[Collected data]
################
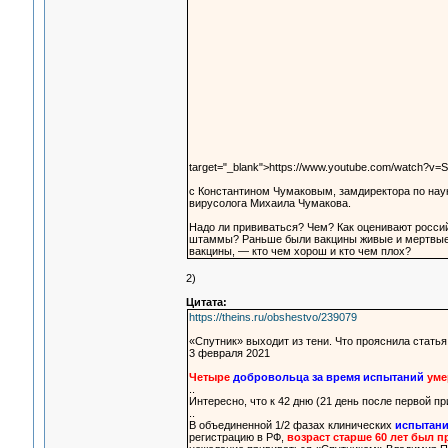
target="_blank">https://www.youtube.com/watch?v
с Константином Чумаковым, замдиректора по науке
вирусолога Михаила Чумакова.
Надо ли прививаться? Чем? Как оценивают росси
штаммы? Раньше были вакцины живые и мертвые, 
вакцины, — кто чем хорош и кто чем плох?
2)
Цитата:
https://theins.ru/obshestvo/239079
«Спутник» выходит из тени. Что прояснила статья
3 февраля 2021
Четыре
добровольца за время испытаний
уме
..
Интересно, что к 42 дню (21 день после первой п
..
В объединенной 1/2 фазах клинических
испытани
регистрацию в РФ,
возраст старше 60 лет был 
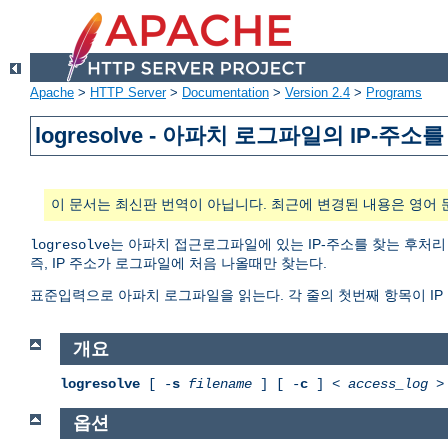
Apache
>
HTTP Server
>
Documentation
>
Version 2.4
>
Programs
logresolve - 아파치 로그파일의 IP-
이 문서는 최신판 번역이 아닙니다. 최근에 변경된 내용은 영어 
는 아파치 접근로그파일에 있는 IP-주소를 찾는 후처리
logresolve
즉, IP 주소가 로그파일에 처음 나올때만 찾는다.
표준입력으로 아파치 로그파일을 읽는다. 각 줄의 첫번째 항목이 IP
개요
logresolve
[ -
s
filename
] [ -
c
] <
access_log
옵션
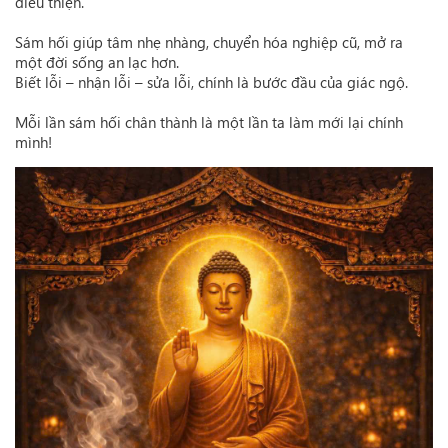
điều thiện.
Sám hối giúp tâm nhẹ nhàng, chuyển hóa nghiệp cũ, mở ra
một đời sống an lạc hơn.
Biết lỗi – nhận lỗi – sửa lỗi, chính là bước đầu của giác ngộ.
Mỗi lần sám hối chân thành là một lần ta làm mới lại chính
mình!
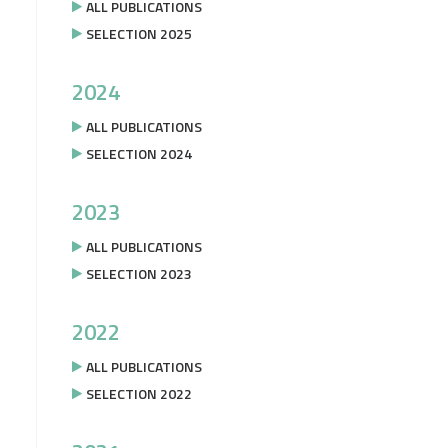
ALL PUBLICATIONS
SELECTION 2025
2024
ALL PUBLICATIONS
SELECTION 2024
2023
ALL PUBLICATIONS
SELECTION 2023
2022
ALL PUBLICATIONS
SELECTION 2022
################
Determine which lines above include the word "вакцины", and report those lines in full.

## Written response
штаммы? Раньше были вакцины живые и мертвые, 
вакцины, — кто чем хорош и кто чем плох?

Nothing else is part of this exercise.